Rather than doing a true evaluation of the position, Jacksonville decided to reward Bortles for a season in which he had 10 regular-season games where he accounted for one or zero touchdowns. The three-year, $54 million contract looked terrible when the team went two months between victories in the middle of the 2018 season, and the Jags couldn't wait to get out of from under it, even if that meant $16.5 million in dead cap space in 2019.

Couple that with Jacksonville doing the only thing it could and signing free agent Nick Foles to a four-year, $88 million deal last offseason, and the Jags' purse strings were as tight as could be.

Add to the mix the hardball, fine-you-for-anything nature of Tom Coughlin and the Jags culture suffered throughout last season. That has obviously bled into this offseason as Ngakoue continues to look for a way out.

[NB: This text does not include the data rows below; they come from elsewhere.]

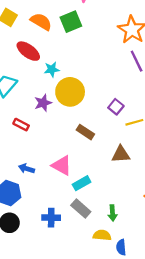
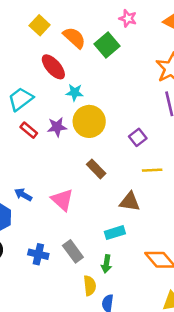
green square: (71, 22) -> (107, 45), turned -30
purple square: (116, 107) -> (138, 137), moved
red rectangle: (21, 125) -> (29, 130), moved
cyan rectangle: (82, 183) -> (115, 233), moved
yellow semicircle: (102, 235) -> (90, 286), turned 66

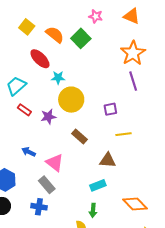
purple star: (57, 127) -> (48, 117), moved
purple square: (138, 137) -> (110, 109), turned 32
blue arrow: (23, 195) -> (29, 152), moved
gray rectangle: (73, 251) -> (47, 185), moved

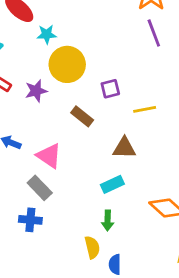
purple square: (110, 109) -> (110, 89), moved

To be fair, the sky is not falling in Duval. Coughlin got his walking papers after the NFLPA publicly embarrassed the two-time Super Bowl-winning coach and forced Khan to do the only logical thing and fire him.

To get two first-round picks -- and not settle for a first and a second, for example -- for Ramsey was a win. To get a fourth-round pick for Bouye when they were going to cut him later this month is also a victory.

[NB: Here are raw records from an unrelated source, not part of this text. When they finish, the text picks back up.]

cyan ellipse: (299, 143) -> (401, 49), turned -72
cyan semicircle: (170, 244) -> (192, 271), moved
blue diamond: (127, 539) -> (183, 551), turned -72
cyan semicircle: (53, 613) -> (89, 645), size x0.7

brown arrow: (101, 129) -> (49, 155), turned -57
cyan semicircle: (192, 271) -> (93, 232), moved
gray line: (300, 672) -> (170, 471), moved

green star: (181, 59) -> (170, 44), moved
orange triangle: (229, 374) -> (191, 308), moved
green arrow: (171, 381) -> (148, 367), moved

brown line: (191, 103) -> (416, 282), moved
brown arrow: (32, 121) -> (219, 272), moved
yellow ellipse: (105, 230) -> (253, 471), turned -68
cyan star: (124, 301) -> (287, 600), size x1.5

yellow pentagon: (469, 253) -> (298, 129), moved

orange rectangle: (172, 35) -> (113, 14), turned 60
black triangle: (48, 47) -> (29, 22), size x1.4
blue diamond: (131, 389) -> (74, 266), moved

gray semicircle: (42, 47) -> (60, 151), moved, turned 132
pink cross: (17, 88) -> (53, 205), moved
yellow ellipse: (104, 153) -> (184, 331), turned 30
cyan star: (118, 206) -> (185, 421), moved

The team has two starting-caliber quarterbacks in Foles and Gardner Minshew when some teams don't even have one single viable starter who's healthy. They're aren't in a terrible cap situation right now with upwards of $30 million in space, though that will worsen once the tag is extended to Ngakoue.

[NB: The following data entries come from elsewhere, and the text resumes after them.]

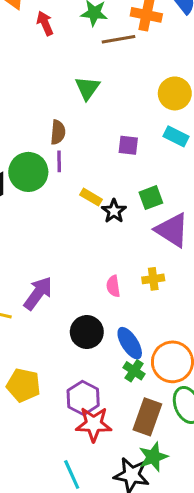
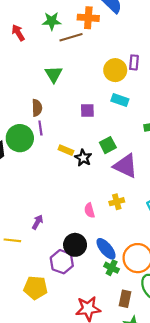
purple arrow: (38, 293) -> (37, 222), size x0.6
purple hexagon: (83, 398) -> (62, 262), moved
brown rectangle: (147, 417) -> (125, 299), size x0.7

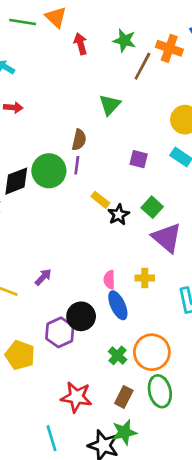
brown line: (71, 37) -> (142, 66), turned -60
green square: (108, 145) -> (152, 207), turned -35
blue ellipse: (106, 249) -> (118, 305), moved

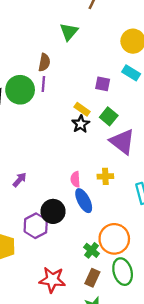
purple square: (139, 159) -> (103, 84), moved
yellow rectangle: (100, 200) -> (82, 109), moved
green cross: (118, 355) -> (92, 250), moved

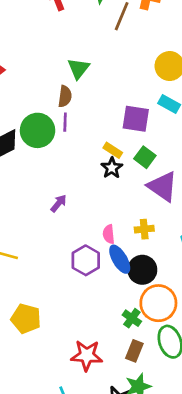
green triangle: (69, 32) -> (78, 69), moved
purple square: (103, 84) -> (136, 119), size x1.5
purple arrow: (20, 180) -> (59, 203), moved
black circle: (53, 211) -> (142, 270), moved
purple hexagon: (36, 226) -> (86, 260), moved

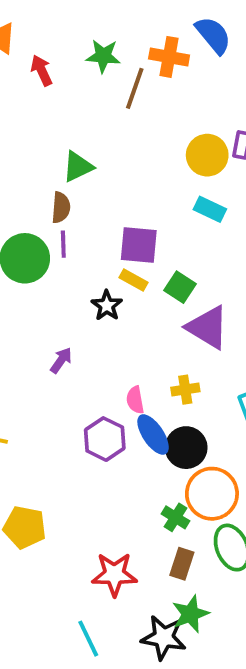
green triangle: (78, 69) -> (78, 167), turned 30
purple square: (136, 119) -> (139, 245), moved
black star: (112, 168) -> (107, 306), moved

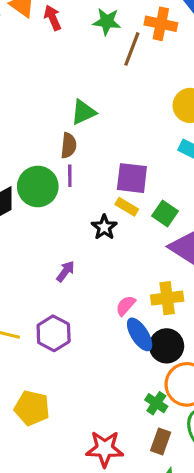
red arrow: (42, 70) -> (53, 18), moved
yellow cross: (185, 390) -> (167, 298), size x1.4
pink semicircle: (135, 400) -> (126, 306), turned 50
purple hexagon: (105, 439) -> (54, 333), moved

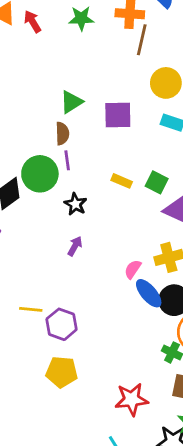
brown line: (132, 49) -> (142, 40), moved
purple square: (132, 178) -> (118, 115), moved
black star: (104, 227) -> (75, 204), moved
purple hexagon: (54, 333) -> (62, 324), moved

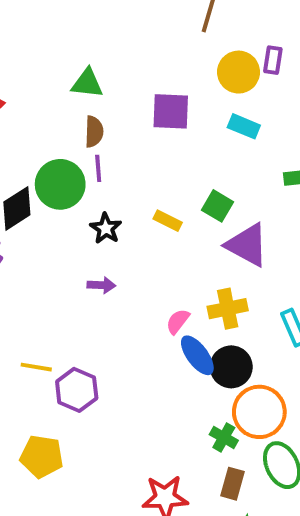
green triangle: (71, 102) -> (87, 83), moved, turned 35
yellow rectangle: (122, 181) -> (168, 221), moved
purple arrow: (75, 246) -> (101, 285), turned 60
yellow pentagon: (62, 372) -> (42, 456), moved

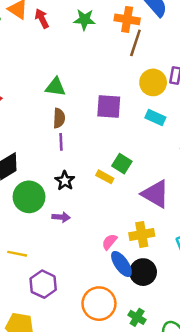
green circle: (60, 184) -> (29, 197), moved
green square: (217, 206) -> (122, 164), moved
yellow line: (36, 367) -> (17, 254), moved
orange circle: (259, 412) -> (99, 304), moved

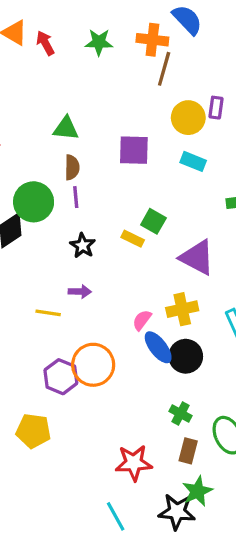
green circle: (29, 197) -> (34, 202), moved
yellow line: (17, 254) -> (48, 313), moved
orange circle: (99, 304) -> (93, 365), moved

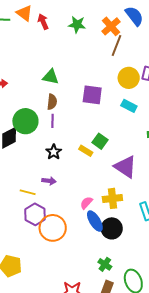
orange cross: (152, 40) -> (111, 26), turned 36
purple hexagon: (61, 377) -> (35, 214), moved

The Jags have 10 picks in April's draft, including six in the top four rounds. Next spring they've already secured nine picks, similarly with six in the top four rounds.

Khan could come to regret his decision to keep this staff intact with the bevy of picks in 2020, especially if the season begins slowly. When deciding to retain general manager Dave Caldwell and head coach Doug Marrone into 2020, Khan expressed the desire to compete for a postseason berth this year. That will hang like the Sword of Damocles over the two men this fall.

This week's news with the Jags puts no fewer than three things into focus for me in the coming months:

1. Any non-quarterback is fair game in the draft at No. 9.

There are needs across the board, and the cliché "best player available" should apply here.

2. The team can trade Foles.

Cutting Foles isn't an option, and the Jags are prepared to go into camp with the two quarterbacks. But the quarterback carousel is about to begin in the NFL, and what happens when a team in the Tom Brady sweepstakes misses out? Or, what if, after Brady goes back to New England and Teddy Bridgewater is scooped up, teams decide Foles is the next-best option over declining Philip Rivers?

As my colleague Sean Wagner-McGough notes, the Jags could trade Foles (and some of that draft capital) in a salary dump with a team that can take it on. The flush-with-cap-space Colts team comes to mind there if the Rivers pairing never works out.  

3. Calais Campbell should be safe.

The Jags would save $15 million in cap space if they cut the defensive end before his age-34 season, but that would be unwise for any number of reasons off the field.

Campbell just earned the NFL Walter Payton Man of the Year award. He's beloved in the locker room and in the Jacksonville community at large. The Jags have already shipped two of their home games to London for this upcoming season. The franchise has one playoff appearance in a dozen years.

Releasing Campbell is, to me, unthinkable at this point. The Jaguars cannot send yet another message to their fans that they don't care about them.

A series of errors over years have the Jaguars floating in the worst place you can be: football purgatory. The events of the next two months will either pull them out of keep them there.